A 17-year-old teen won a $50,000 grant from Smart Tech Challenges Foundation — a Silicon Valley group awarding grants to private entities that improve smart gun technology — for developing a biometric sensor that would prevent unauthorized users from firing a gun.
Kai Kloepfer, a student from Boulder, Colorado, and the first person to win the award since the challenge launched in January, developed a system that grants an approved person access to a gun upon recognizing his or her fingerprint. The biometric sensor can be programmed to authorize up to 999 users and it boasts a 99.99 percent success rate — even with partial prints.
“I’ve been interested in technology for as long as I can remember,” Kloepfer told the Denver Fox affiliate.
He explained that the 2012 mass shooting at a movie theater in Aurora, which is less than an hour away from his home in Boulder, inspired him to take the challenge.

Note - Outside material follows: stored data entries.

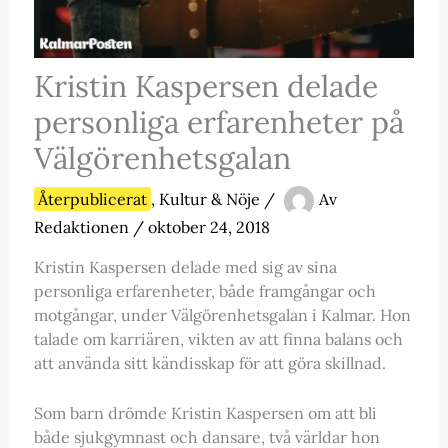
Kristin Kaspersen delade
personliga erfarenheter på
Välgörenhetsgalan
Återpublicerat
,
Kultur & Nöje
/
Av
Redaktionen
/
oktober 24, 2018
Kristin Kaspersen delade med sig av sina
personliga erfarenheter, både framgångar och
motgångar, under Välgörenhetsgalan i Kalmar. Hon
talade om karriären, vikten av att finna balans och
att använda sitt kändisskap för att göra skillnad.
Som barn drömde Kristin Kaspersen om att bli
både sjukgymnast och dansare, två världar hon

“I started thinking about the role technology could play in preventing accidents and death related to firearms. The idea actually came to me in a dream and I have been working since then to make it a reality,” he said.

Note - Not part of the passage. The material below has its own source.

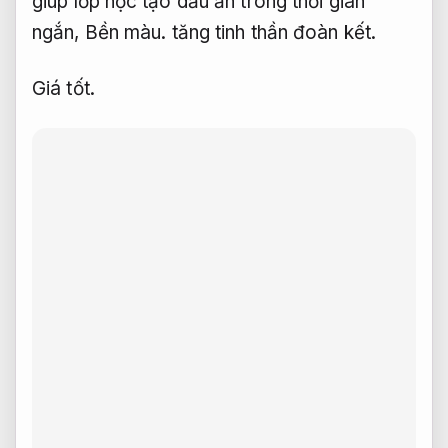
giúp lớp học tạo dấu ấn trong thời gian
ngắn,
Bền màu.
tăng tinh thần đoàn kết.
Giá tốt.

Kloepfer’s award winning design was built on a budget of less than $3,000. An earlier iteration of his design received recognition at the 2013 Intel International Science and Engineering Fair, where he placed 34 out of 7 million high school students around the world.
He perfected the biometric design on a plastic model of a Beretta Px4 Storm. With the grant money, he aims to integrate his device into a live firearm.
Kloepfer will be speaking at TEDx Mile High, an independently organized TED event, on Saturday at the University of Denver.